3.15.2012

When Things Come Full-Circle

It's a cheeky example of divine humor, really, that I ended up in working in the camp industry.  When I was a little girl, my parents took time out of their summer and volunteered for week-long chunks at a youth camp a few hours from our home.  They'd take my sister and I along with them, enrolling a very happy Renee in the current session and attempting to enroll me.  What I mean is that I would start my week in a cabin on the hill by drudgingly taking a bottom bunk somewhere in a hut full of other 9-year old inmates, er, campers.

Then I would

MELT

DOWN.

I was that kid.  I'd last maybe a day or two, and only that long because my two teenage counselors had the patience and willpower of a couple of hearing-impaired elementary school bus drivers.  But even they could only hold it together for so long, and after day two of my desperate, home-sick blubbering, they'd escort me down to whatever farmhouse room my folks were inhabiting and I'd resume my week, having not only ruined the first two days of my counselors' session, but now ruining the whole experience for my parents, because at that point they were no longer alone.

And I in my current state, would be the worst kind of company.

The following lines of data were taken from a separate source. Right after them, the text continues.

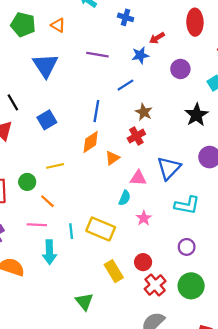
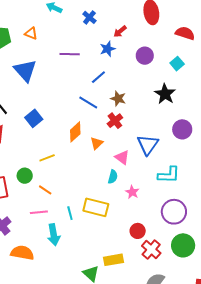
blue cross: (126, 17) -> (89, 17), turned 32
blue line: (96, 111) -> (88, 103), moved, turned -60
pink triangle: (138, 178) -> (122, 157), turned 42
purple circle: (187, 247) -> (174, 212), size x1.6
yellow rectangle: (114, 271) -> (114, 260), moved, turned -60

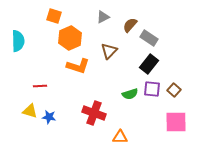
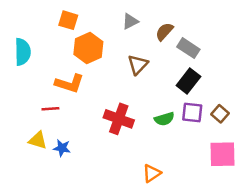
orange L-shape: (78, 66) -> (69, 83), moved
red cross: (94, 113) -> (119, 119), moved
orange triangle: (120, 137) -> (152, 173), turned -35

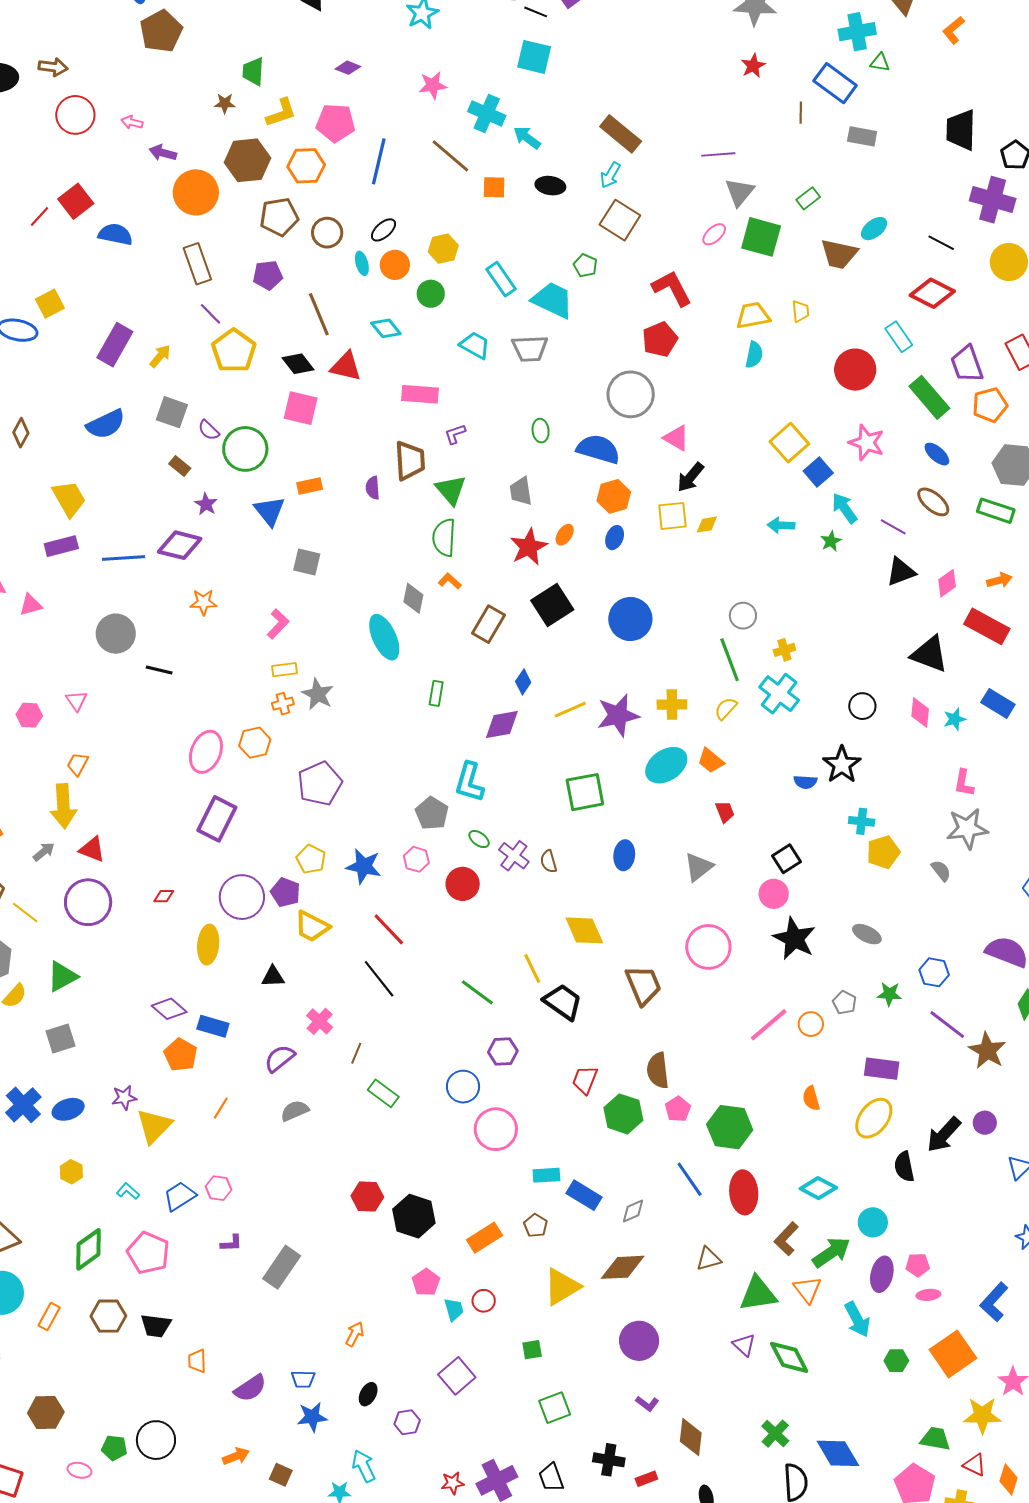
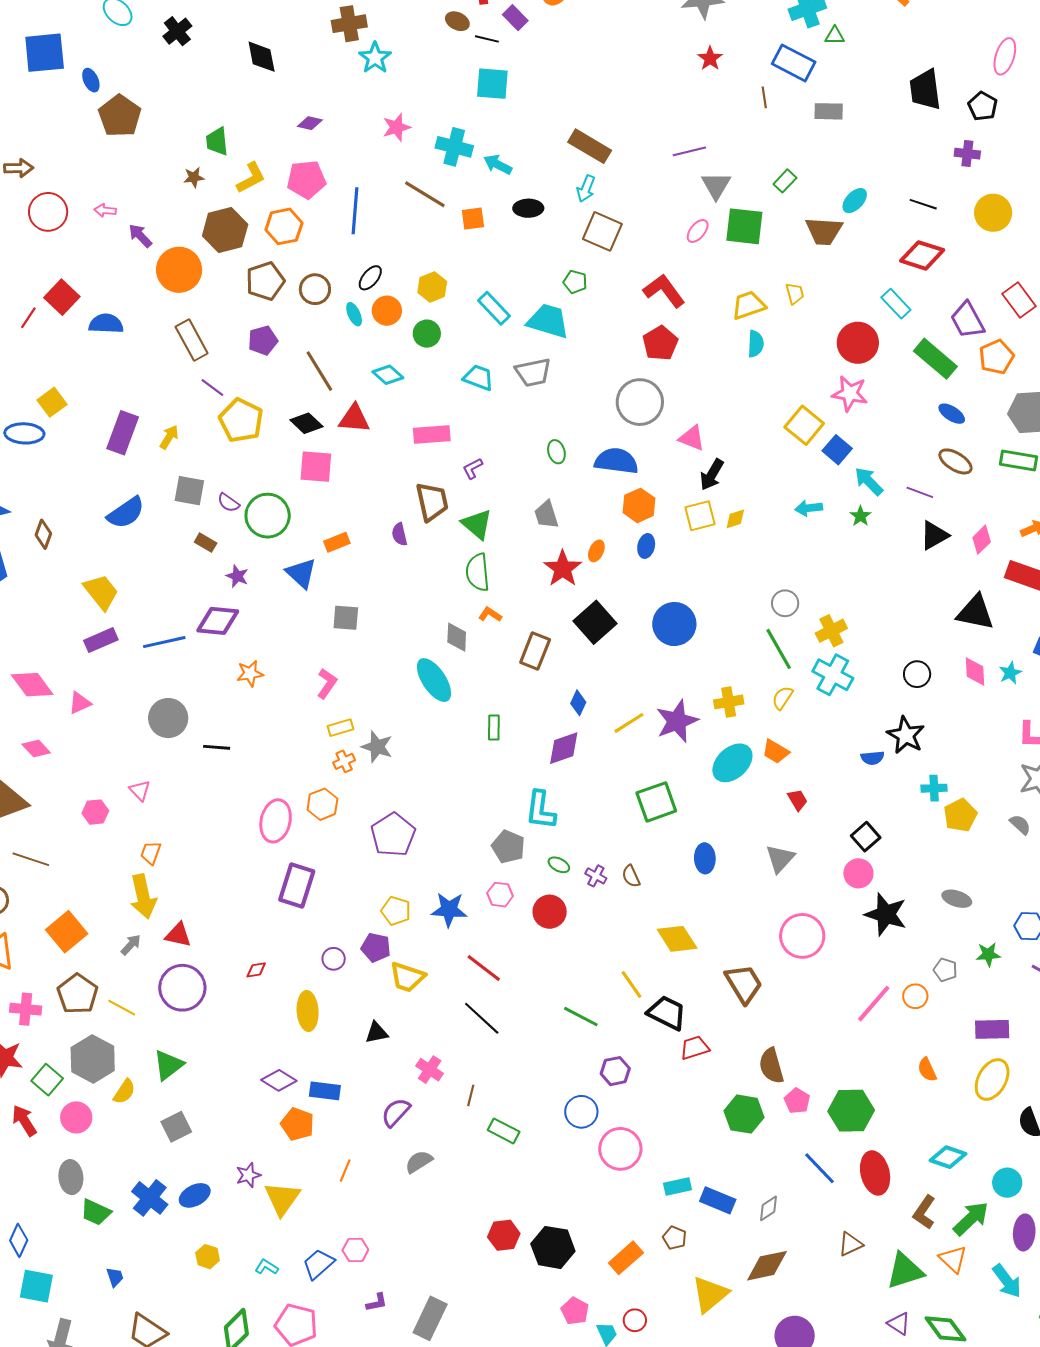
purple arrow: (163, 153) -> (140, 236), turned 40
purple cross: (993, 200) -> (967, 154), size x0.6
pink star: (867, 443) -> (850, 394), moved
yellow cross: (784, 650) -> (831, 631), size x1.4
purple cross: (514, 856) -> (596, 876), size x0.7
purple circle: (242, 897) -> (334, 959), size x0.5
red trapezoid: (585, 1080) -> (695, 1048), moved, turned 60

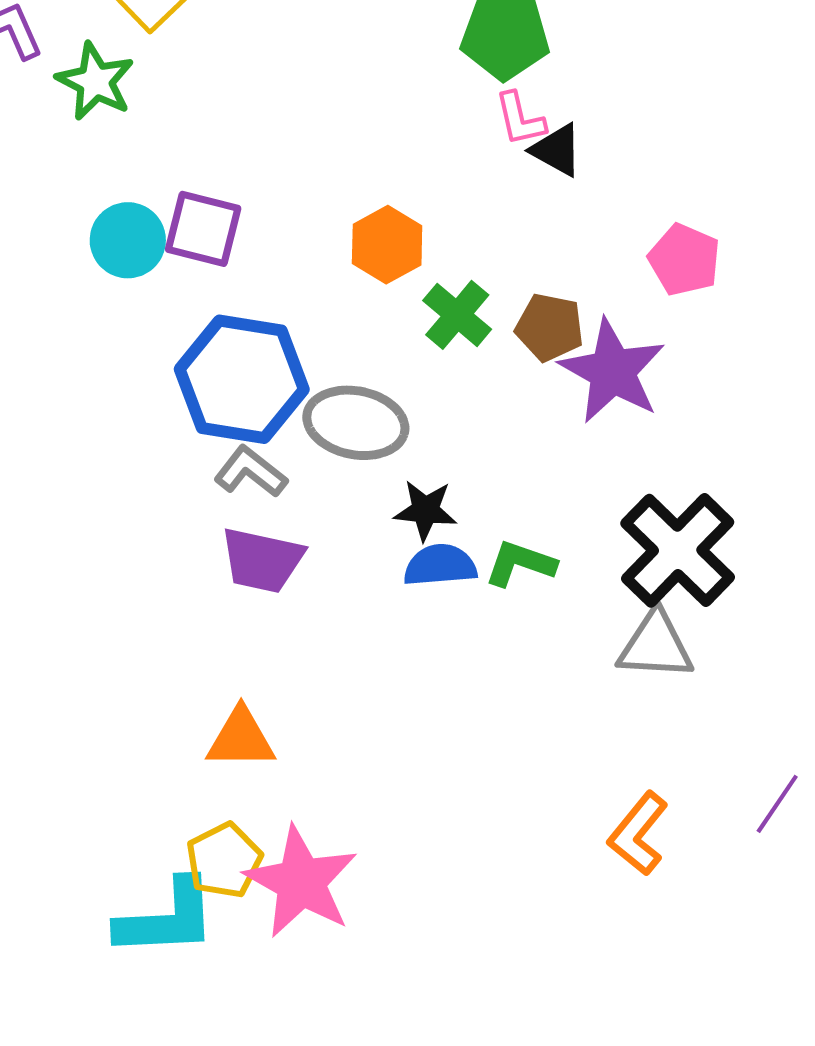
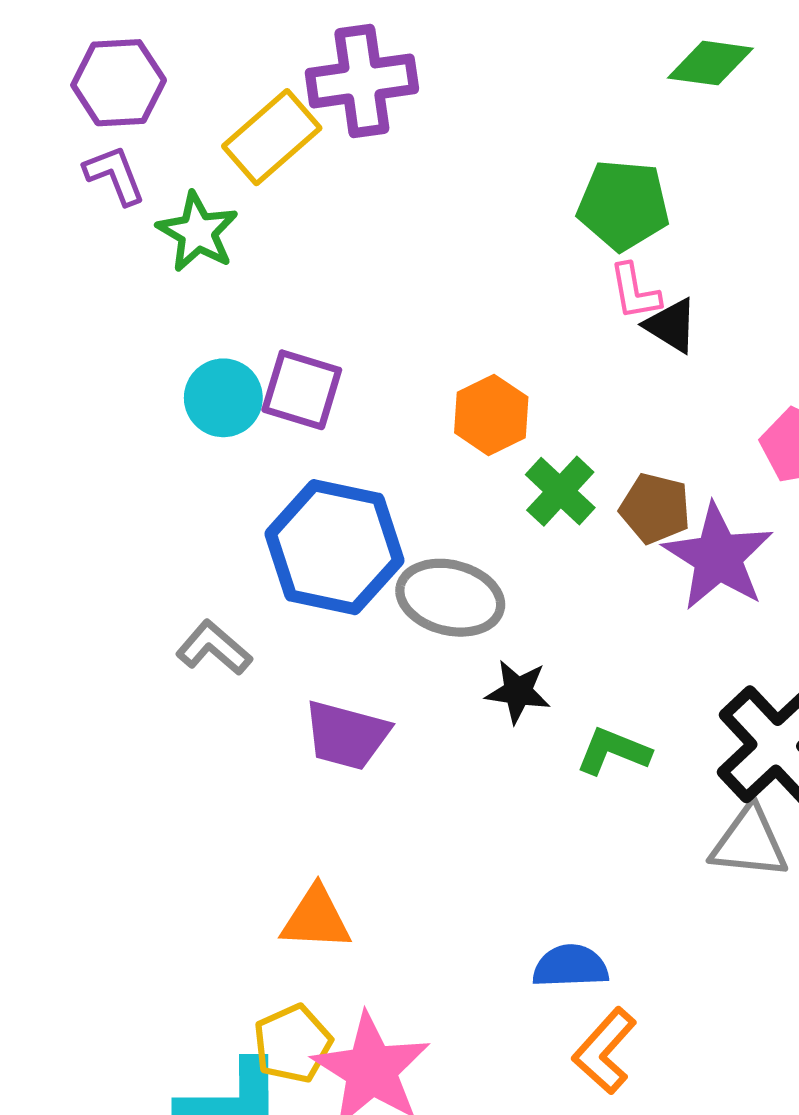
gray L-shape: (251, 472) -> (214, 648), moved
blue semicircle: (440, 565) -> (570, 966), moved
orange L-shape: (638, 834) -> (605, 1051), moved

My memories of my time as a camp drifter are few and fading, but I haven't lost them altogether yet.  There was this set of metal pipes that was hammered into the ground in an upside-down U shape, and I remember swinging my body around like I was a competitor at the Olympics, showcasing some brilliant, high-scoring (and almost certainly unsafe) moves on the uneven bars.  This was also my first memory of having the wind knocked out of me.

When it happened, I knew I was going to die, which made me so mad, because dead people don't make it to the podium, ever.

Another good memory was our camp pool.  You see, it wasn't actually a pool in the way of your local YMCA, but was rather a concrete mold (in the shape of a pool), filled with water running from a nearby brook.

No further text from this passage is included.